§ **What the task asks**
Could you reproduce, from the records below, everything from the line with "ve koruyucu özellikleriyle" down to the line with "İncelemesi ve Kullanım Avantajları", keeping both of those lines and changing nothing?

§ **Input for this task**

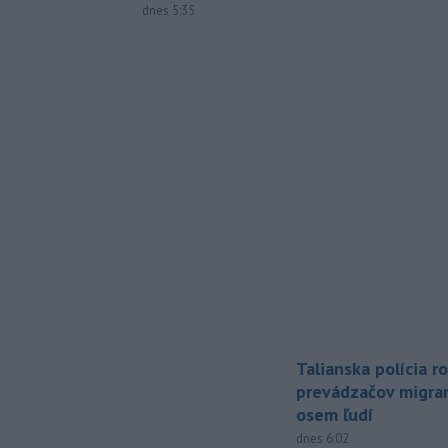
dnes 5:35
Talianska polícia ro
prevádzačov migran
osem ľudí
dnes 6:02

* * *

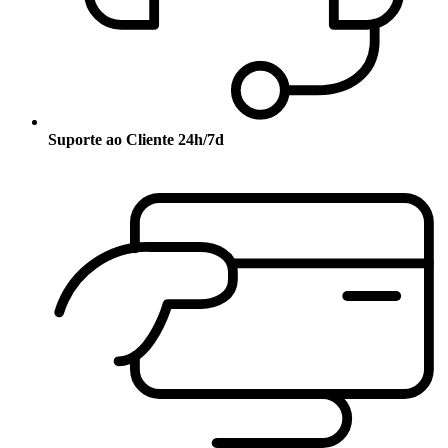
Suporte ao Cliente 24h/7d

...

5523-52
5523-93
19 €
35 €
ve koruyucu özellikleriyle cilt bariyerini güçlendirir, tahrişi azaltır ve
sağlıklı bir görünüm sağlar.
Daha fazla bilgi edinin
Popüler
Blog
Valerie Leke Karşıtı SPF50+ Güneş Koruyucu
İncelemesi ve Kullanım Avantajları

§ **Answer to the exercise**
ve koruyucu özellikleriyle cilt bariyerini güçlendirir, tahrişi azaltır ve
sağlıklı bir görünüm sağlar.
Daha fazla bilgi edinin
Popüler
Blog
Valerie Leke Karşıtı SPF50+ Güneş Koruyucu
İncelemesi ve Kullanım Avantajları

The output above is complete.